I absolutely hate my brother. Have for years. And I have to repress it in front of my dad.
Is he the firstborn heir? I have quite a similar problem, like, I respect him deeply, but he just feels like a sort of obstacle, and the "better" son. It's great when we listen to music together and get drunk and stuff, but... It's a weird love/hate relationship. I feel you, man.
There's no love element, I'm afraid. He is the eldest son, and my dad invested a lot in him as heir to the farm. I don't mind that, though. It's him who's the problem. He constantly taunts, insults and shoves me. Then any response from me is met with my dad's anger - I should be the "bigger man" "not let it get to me" "he's just being immature" "why can't you get along with him?" So I've spent years taking insults in my home with a bland face. I honestly don't think avoiding my anger like this is healthy.
He's stabbed the entire family in the back. I'll give one example in a vast horde. He stole my mum's engagement ring, beat it into a misshapen lump, and pawned it. As a consequence of such acts, he's shunned by much of the family, which leads my dad to be defensive. He does a lot of work on the farm, and they're together a lot. He's nothing like my dad, who is a hard-working and incredibly honest person. But my dad's ideas of blood are even stronger than mine. "He's my son." The upshot is that he gets very touchy when my brother isn't given his place.
My brother systematically pits my mum against my dad. He enjoys 'stirring it'. Every meal which he is present for is stressful. And he doesn't like anyone else talking to my dad, often talking over people. And my dad lets him, which he would never in a million years do for anyone else. I'm guessing he's trying to overcompensate for the fact that no-one else engages my brother in polite conversation.
I've told my dad in the past that I don't view him as a brother. This got a strong reaction. Were it up to me, he would not be here, but it's not up to me. And I have to put up with it. A large part of it is also worry for the future. He's the eldest son. He's most interested in farming. My dad is old-fashioned and wants to give him his place. He has invested money in the farm, paradoxically at the same time as he robs it blind.
On the flip side, he can't handle his own finances, let alone a farm's.
He's not interested in animals so much as machinery.

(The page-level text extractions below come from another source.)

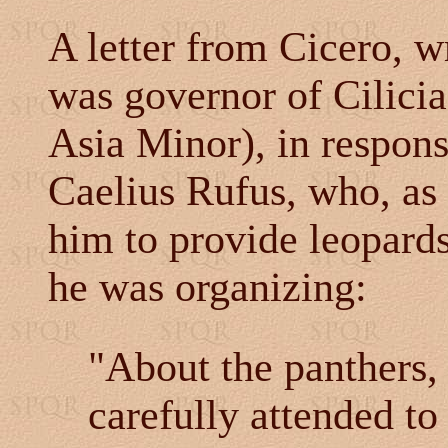
A letter from Cicero, w
was governor of Cilicia
Asia Minor), in respons
Caelius Rufus, who, as 
him to provide leopards
he was organizing:
"About the panthers, 
carefully attended to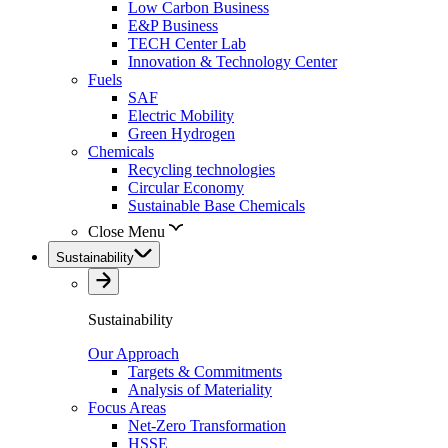
Low Carbon Business
E&P Business
TECH Center Lab
Innovation & Technology Center
Fuels
SAF
Electric Mobility
Green Hydrogen
Chemicals
Recycling technologies
Circular Economy
Sustainable Base Chemicals
Close Menu
Sustainability
Sustainability
Our Approach
Targets & Commitments
Analysis of Materiality
Focus Areas
Net-Zero Transformation
HSSE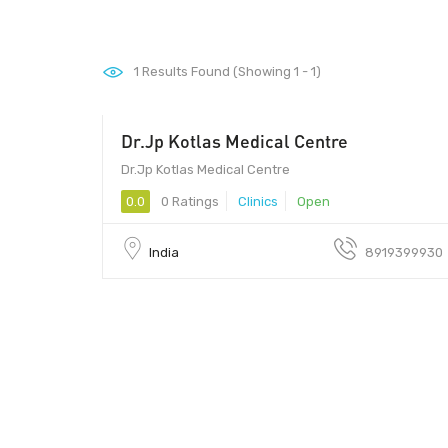
1
Results Found (Showing 1 - 1)
Dr.Jp Kotlas Medical Centre
Dr.Jp Kotlas Medical Centre
0.0
0 Ratings
Clinics
Open
India
8919399930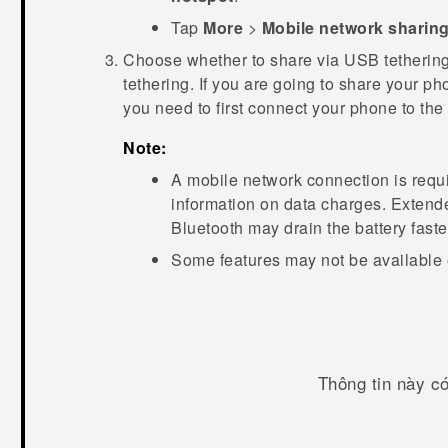
Tap
More
>
Mobile network sharin
Choose whether to share via USB tetherin
tethering. If you are going to share your p
you need to first connect your phone to th
Note:
A mobile network connection is requi
information on data charges. Extend
Bluetooth
may drain the battery faste
Some features may not be available 
Thông tin này c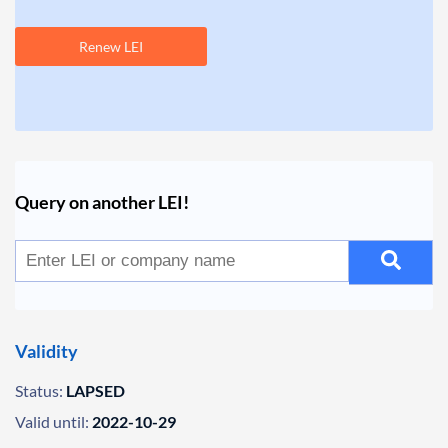
Renew LEI
Query on another LEI!
Validity
Status:
LAPSED
Valid until:
2022-10-29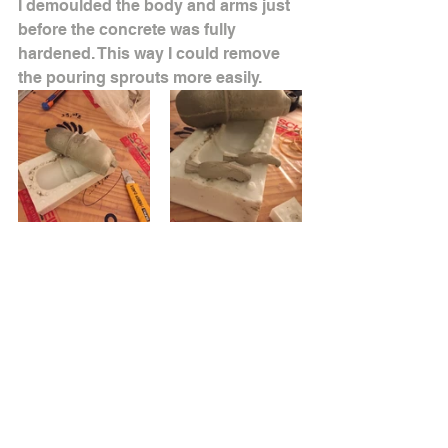
I demoulded the body and arms just 
before the concrete was fully 
hardened. This way I could remove 
the pouring sprouts more easily.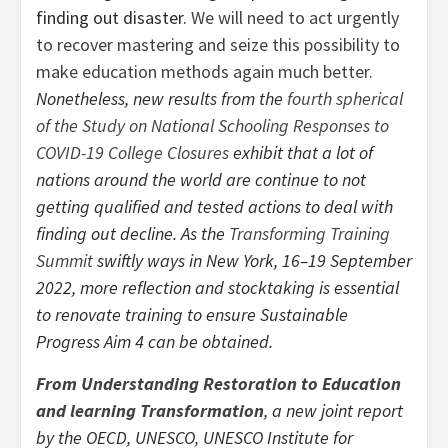
finding out disaster.
We will need to act urgently
to recover mastering and seize this possibility to
make education methods again much better.
Nonetheless, new results from the
fourth spherical
of the Study on National Schooling Responses to
COVID-19 College Closures
exhibit that a lot of
nations around the world are continue to not
getting qualified and tested actions to deal with
finding out decline. As the
Transforming Training
Summit
swiftly ways in New York, 16–19 September
2022, more reflection and stocktaking is essential
to renovate training to ensure Sustainable
Progress Aim 4 can be obtained.
From Understanding Restoration to Education
and learning Transformation
, a new joint report
by the OECD, UNESCO, UNESCO Institute for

If he gets the farm, I certainly won't be welcome - my siblings would probably feel similarly.
He has a different outlook from my dad, morally and aesthetically. He'd cut down the trees and knock down old buildings.
My dad knows all of the negatives above, on some level. But he's in deep, deep denial about it. He keeps trying to "make something" of his son and shape him into a decent human being. He thinks he has succeeded periodically until the next terrible thing he does.
That's my rant over, though frankly, with him, it's only the very tip of the iceberg. The situation is terrible.
P.S. he came in while I wrote this. Some select slurs: "faggot" (I'm not gay) "fat shit" (I'm tall and thin). In conclusion, I hate him. Which doesn't gel with my general personality, but there you have it.